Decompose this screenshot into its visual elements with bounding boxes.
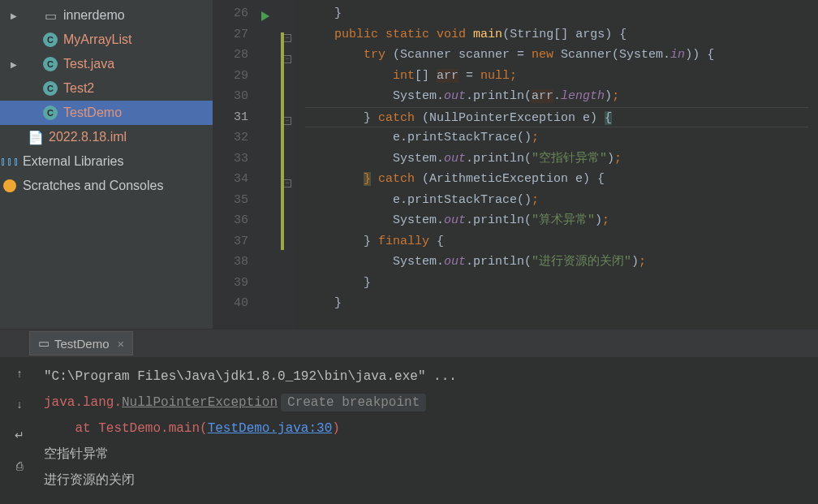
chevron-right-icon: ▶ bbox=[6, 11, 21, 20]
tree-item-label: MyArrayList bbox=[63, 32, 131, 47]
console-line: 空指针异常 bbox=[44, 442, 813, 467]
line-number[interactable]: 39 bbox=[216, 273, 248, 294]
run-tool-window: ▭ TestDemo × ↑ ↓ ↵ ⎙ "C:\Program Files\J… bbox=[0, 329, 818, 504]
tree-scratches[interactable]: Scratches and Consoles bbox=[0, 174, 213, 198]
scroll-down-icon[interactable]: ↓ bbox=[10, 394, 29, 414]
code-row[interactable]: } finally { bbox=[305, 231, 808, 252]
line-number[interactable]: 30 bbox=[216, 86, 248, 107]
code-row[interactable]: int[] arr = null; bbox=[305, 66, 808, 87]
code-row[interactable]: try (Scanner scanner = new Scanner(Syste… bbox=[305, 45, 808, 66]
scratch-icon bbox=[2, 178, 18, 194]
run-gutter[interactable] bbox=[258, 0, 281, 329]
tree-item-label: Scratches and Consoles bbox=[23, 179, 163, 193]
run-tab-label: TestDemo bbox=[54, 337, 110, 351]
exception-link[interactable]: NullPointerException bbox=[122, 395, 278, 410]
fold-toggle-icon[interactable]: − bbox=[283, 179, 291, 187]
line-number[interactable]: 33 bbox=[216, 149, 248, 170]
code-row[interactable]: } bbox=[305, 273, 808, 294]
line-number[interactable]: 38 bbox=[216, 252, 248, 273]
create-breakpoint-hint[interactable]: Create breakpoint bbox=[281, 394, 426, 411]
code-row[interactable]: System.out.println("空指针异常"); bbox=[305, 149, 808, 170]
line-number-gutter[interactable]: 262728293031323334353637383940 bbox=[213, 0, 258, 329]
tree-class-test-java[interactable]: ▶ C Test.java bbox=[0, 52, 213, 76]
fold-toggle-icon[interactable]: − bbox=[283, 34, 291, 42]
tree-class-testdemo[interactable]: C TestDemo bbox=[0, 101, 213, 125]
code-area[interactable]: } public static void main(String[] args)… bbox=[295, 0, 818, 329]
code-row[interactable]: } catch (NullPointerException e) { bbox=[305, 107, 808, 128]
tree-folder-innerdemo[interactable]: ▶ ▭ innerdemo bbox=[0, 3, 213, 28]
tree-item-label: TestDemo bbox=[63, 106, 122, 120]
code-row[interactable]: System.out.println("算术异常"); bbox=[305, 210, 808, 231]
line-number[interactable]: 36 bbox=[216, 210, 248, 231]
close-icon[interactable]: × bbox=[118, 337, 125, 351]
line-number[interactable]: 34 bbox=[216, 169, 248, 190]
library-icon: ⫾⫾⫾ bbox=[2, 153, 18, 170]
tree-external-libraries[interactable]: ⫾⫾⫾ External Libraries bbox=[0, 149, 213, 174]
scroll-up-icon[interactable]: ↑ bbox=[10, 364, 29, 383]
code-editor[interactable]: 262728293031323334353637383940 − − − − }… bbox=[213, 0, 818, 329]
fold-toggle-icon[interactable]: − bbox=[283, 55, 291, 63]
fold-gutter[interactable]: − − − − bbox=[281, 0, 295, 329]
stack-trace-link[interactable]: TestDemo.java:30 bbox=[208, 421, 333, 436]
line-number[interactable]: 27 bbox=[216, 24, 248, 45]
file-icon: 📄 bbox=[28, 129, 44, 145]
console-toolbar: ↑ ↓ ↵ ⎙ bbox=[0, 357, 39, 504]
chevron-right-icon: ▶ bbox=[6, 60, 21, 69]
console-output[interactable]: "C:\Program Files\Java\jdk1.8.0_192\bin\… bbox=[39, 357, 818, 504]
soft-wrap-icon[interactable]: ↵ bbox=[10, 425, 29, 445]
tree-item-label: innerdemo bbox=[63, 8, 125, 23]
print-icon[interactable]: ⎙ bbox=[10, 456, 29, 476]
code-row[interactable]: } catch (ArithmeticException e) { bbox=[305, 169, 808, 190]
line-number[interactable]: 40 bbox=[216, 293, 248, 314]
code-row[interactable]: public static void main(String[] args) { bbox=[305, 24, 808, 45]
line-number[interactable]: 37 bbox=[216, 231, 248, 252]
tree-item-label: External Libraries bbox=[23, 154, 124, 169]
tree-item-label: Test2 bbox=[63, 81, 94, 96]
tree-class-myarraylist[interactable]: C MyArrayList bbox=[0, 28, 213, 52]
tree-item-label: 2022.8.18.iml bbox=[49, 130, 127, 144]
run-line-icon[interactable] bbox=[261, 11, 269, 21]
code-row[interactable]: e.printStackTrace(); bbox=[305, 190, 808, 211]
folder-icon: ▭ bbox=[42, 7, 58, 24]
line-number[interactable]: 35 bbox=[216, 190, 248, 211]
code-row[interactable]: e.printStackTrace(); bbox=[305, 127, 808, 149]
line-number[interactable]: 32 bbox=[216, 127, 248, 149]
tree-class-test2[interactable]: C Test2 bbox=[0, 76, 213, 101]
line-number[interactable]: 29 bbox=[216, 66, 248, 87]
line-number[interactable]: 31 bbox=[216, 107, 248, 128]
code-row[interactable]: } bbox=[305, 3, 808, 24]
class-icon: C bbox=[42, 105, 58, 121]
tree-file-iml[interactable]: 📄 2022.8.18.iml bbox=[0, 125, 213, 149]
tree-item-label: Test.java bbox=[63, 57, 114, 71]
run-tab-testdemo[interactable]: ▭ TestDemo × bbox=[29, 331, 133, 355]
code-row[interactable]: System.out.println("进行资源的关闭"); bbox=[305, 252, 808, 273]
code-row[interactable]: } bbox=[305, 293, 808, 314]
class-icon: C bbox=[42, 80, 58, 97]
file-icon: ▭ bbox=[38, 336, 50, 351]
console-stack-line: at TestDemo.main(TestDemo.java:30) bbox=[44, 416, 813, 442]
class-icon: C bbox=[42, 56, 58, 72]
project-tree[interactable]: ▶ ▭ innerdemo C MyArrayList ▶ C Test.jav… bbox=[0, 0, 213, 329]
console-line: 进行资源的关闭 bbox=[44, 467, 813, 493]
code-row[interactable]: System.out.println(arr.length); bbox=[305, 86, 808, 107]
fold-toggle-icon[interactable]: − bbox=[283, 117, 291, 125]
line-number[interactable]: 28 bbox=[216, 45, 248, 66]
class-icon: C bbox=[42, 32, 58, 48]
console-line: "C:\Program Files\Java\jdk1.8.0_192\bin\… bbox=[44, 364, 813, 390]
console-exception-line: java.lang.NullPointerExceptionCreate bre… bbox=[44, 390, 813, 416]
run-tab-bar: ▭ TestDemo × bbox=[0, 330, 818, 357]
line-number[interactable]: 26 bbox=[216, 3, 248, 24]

■ **Instructions for the task**: Without copying any picture, repeat all of the entries exactly.

■ **Finished exercise**:
Decompose this screenshot into its visual elements with bounding boxes.
chevron-right-icon: ▶ bbox=[6, 11, 21, 20]
tree-item-label: MyArrayList bbox=[63, 32, 131, 47]
console-line: 空指针异常 bbox=[44, 442, 813, 467]
line-number[interactable]: 39 bbox=[216, 273, 248, 294]
run-tool-window: ▭ TestDemo × ↑ ↓ ↵ ⎙ "C:\Program Files\J… bbox=[0, 329, 818, 504]
tree-scratches[interactable]: Scratches and Consoles bbox=[0, 174, 213, 198]
scroll-down-icon[interactable]: ↓ bbox=[10, 394, 29, 414]
code-row[interactable]: } finally { bbox=[305, 231, 808, 252]
line-number[interactable]: 30 bbox=[216, 86, 248, 107]
code-row[interactable]: int[] arr = null; bbox=[305, 66, 808, 87]
code-row[interactable]: try (Scanner scanner = new Scanner(Syste… bbox=[305, 45, 808, 66]
scratch-icon bbox=[2, 178, 18, 194]
run-gutter[interactable] bbox=[258, 0, 281, 329]
tree-item-label: Scratches and Consoles bbox=[23, 179, 163, 193]
run-tab-label: TestDemo bbox=[54, 337, 110, 351]
exception-link[interactable]: NullPointerException bbox=[122, 395, 278, 410]
fold-toggle-icon[interactable]: − bbox=[283, 179, 291, 187]
line-number[interactable]: 33 bbox=[216, 149, 248, 170]
code-row[interactable]: } bbox=[305, 273, 808, 294]
line-number[interactable]: 38 bbox=[216, 252, 248, 273]
create-breakpoint-hint[interactable]: Create breakpoint bbox=[281, 394, 426, 411]
code-row[interactable]: System.out.println("空指针异常"); bbox=[305, 149, 808, 170]
line-number-gutter[interactable]: 262728293031323334353637383940 bbox=[213, 0, 258, 329]
tree-class-test-java[interactable]: ▶ C Test.java bbox=[0, 52, 213, 76]
fold-toggle-icon[interactable]: − bbox=[283, 34, 291, 42]
tree-class-testdemo[interactable]: C TestDemo bbox=[0, 101, 213, 125]
code-area[interactable]: } public static void main(String[] args)… bbox=[295, 0, 818, 329]
code-row[interactable]: } catch (NullPointerException e) { bbox=[305, 107, 808, 128]
tree-folder-innerdemo[interactable]: ▶ ▭ innerdemo bbox=[0, 3, 213, 28]
tree-item-label: TestDemo bbox=[63, 106, 122, 120]
code-row[interactable]: System.out.println("算术异常"); bbox=[305, 210, 808, 231]
line-number[interactable]: 36 bbox=[216, 210, 248, 231]
close-icon[interactable]: × bbox=[118, 337, 125, 351]
line-number[interactable]: 34 bbox=[216, 169, 248, 190]
library-icon: ⫾⫾⫾ bbox=[2, 153, 18, 170]
tree-external-libraries[interactable]: ⫾⫾⫾ External Libraries bbox=[0, 149, 213, 174]
scroll-up-icon[interactable]: ↑ bbox=[10, 364, 29, 383]
code-editor[interactable]: 262728293031323334353637383940 − − − − }… bbox=[213, 0, 818, 329]
fold-toggle-icon[interactable]: − bbox=[283, 55, 291, 63]
fold-gutter[interactable]: − − − − bbox=[281, 0, 295, 329]
stack-trace-link[interactable]: TestDemo.java:30 bbox=[208, 421, 333, 436]
line-number[interactable]: 27 bbox=[216, 24, 248, 45]
file-icon: 📄 bbox=[28, 129, 44, 145]
console-toolbar: ↑ ↓ ↵ ⎙ bbox=[0, 357, 39, 504]
chevron-right-icon: ▶ bbox=[6, 60, 21, 69]
console-output[interactable]: "C:\Program Files\Java\jdk1.8.0_192\bin\… bbox=[39, 357, 818, 504]
soft-wrap-icon[interactable]: ↵ bbox=[10, 425, 29, 445]
tree-item-label: innerdemo bbox=[63, 8, 125, 23]
print-icon[interactable]: ⎙ bbox=[10, 456, 29, 476]
code-row[interactable]: } catch (ArithmeticException e) { bbox=[305, 169, 808, 190]
line-number[interactable]: 40 bbox=[216, 293, 248, 314]
code-row[interactable]: public static void main(String[] args) { bbox=[305, 24, 808, 45]
line-number[interactable]: 37 bbox=[216, 231, 248, 252]
tree-item-label: External Libraries bbox=[23, 154, 124, 169]
tree-item-label: Test2 bbox=[63, 81, 94, 96]
tree-class-myarraylist[interactable]: C MyArrayList bbox=[0, 28, 213, 52]
tree-item-label: 2022.8.18.iml bbox=[49, 130, 127, 144]
run-line-icon[interactable] bbox=[261, 11, 269, 21]
code-row[interactable]: e.printStackTrace(); bbox=[305, 190, 808, 211]
folder-icon: ▭ bbox=[42, 7, 58, 24]
line-number[interactable]: 35 bbox=[216, 190, 248, 211]
code-row[interactable]: e.printStackTrace(); bbox=[305, 127, 808, 149]
line-number[interactable]: 32 bbox=[216, 127, 248, 149]
tree-class-test2[interactable]: C Test2 bbox=[0, 76, 213, 101]
line-number[interactable]: 29 bbox=[216, 66, 248, 87]
line-number[interactable]: 31 bbox=[216, 107, 248, 128]
code-row[interactable]: } bbox=[305, 3, 808, 24]
class-icon: C bbox=[42, 105, 58, 121]
tree-file-iml[interactable]: 📄 2022.8.18.iml bbox=[0, 125, 213, 149]
tree-item-label: Test.java bbox=[63, 57, 114, 71]
run-tab-testdemo[interactable]: ▭ TestDemo × bbox=[29, 331, 133, 355]
code-row[interactable]: System.out.println("进行资源的关闭"); bbox=[305, 252, 808, 273]
code-row[interactable]: } bbox=[305, 293, 808, 314]
class-icon: C bbox=[42, 80, 58, 97]
file-icon: ▭ bbox=[38, 336, 50, 351]
console-stack-line: at TestDemo.main(TestDemo.java:30) bbox=[44, 416, 813, 442]
class-icon: C bbox=[42, 56, 58, 72]
project-tree[interactable]: ▶ ▭ innerdemo C MyArrayList ▶ C Test.jav… bbox=[0, 0, 213, 329]
console-line: 进行资源的关闭 bbox=[44, 467, 813, 493]
code-row[interactable]: System.out.println(arr.length); bbox=[305, 86, 808, 107]
fold-toggle-icon[interactable]: − bbox=[283, 117, 291, 125]
line-number[interactable]: 28 bbox=[216, 45, 248, 66]
class-icon: C bbox=[42, 32, 58, 48]
console-line: "C:\Program Files\Java\jdk1.8.0_192\bin\… bbox=[44, 364, 813, 390]
console-exception-line: java.lang.NullPointerExceptionCreate bre… bbox=[44, 390, 813, 416]
run-tab-bar: ▭ TestDemo × bbox=[0, 330, 818, 357]
line-number[interactable]: 26 bbox=[216, 3, 248, 24]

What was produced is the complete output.